The Remedy: Robert Koch, Arthur Conan Doyle, and the Quest to Cure Tuberculosis

I started this book the day I finished A Brief History of Everyone Who Ever Lived: The Human Story Retold Through Our Genes, and again it’s another book finished just in time. I can’t keep this up, though, as the next one is pretty long, I’m worried I wont finish it in time. Especially since I have an interview today and starting a new job will severely cut back on my reading time, especially if the commute is shorter.

In any event. this was a fascinating book that ties in well with our current SARS-CoV-2 epidemic. The book gives a weaving of biographies between the world-famous creator of Sherlock Holmes, Dr. Arthur Conan Doyle, and the little-remembered recipient of the 1905 Nobel Prize in Physiology and Medicine, Heinrich Hermann Robert Koch.

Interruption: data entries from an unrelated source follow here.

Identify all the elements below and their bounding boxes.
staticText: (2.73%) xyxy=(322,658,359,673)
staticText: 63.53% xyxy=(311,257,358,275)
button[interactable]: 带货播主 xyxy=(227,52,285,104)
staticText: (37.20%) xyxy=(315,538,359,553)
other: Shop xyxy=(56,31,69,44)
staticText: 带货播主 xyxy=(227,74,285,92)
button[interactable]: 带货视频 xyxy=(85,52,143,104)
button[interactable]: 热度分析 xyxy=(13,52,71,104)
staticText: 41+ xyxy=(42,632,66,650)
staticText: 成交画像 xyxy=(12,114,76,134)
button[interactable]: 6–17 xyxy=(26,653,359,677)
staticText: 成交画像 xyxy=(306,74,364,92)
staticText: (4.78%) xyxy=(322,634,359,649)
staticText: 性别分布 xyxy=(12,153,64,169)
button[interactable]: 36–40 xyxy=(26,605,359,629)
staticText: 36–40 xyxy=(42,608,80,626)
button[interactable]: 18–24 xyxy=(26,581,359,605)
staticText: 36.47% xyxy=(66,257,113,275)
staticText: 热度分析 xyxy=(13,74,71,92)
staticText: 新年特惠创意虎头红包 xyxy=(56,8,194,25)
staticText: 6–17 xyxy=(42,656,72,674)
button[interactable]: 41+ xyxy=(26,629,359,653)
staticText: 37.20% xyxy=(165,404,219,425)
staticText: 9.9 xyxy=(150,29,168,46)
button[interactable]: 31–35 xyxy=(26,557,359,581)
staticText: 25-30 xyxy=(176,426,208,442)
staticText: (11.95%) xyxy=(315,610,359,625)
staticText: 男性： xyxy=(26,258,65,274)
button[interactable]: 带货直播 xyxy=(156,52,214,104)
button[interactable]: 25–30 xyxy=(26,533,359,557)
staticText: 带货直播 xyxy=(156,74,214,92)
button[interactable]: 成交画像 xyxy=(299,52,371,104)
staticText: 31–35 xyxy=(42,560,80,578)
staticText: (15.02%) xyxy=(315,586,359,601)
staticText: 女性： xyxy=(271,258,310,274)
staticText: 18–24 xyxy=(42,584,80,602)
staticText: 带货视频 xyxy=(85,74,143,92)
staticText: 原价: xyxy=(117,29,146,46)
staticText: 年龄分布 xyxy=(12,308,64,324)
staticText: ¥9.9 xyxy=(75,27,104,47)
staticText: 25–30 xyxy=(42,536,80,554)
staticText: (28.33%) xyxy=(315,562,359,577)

The story of Koch is an interesting one. He’s a medical doctor who came out of nowhere to revolutionize the scientific method and usher in the age of the microbe. While most Americans know who Charles and the late David Koch are, Robert Koch is no relation and should not be seen in the same light, though ironically, as the chemist Louis Pasteur was Robert Koch’s greatest rival, it’s somewhat ironic the American Kochs of Dutch ancestry also got their start as chemists.

What’s most astounding, though, is how much hubris Koch built up and his animosity toward Pasteur. Was it pure one upmanship, or something deeper? It’s clear Koch resented the French given his upbringing in Prussia and the Franco-Prussian War. I can only speculate that had something to do with it.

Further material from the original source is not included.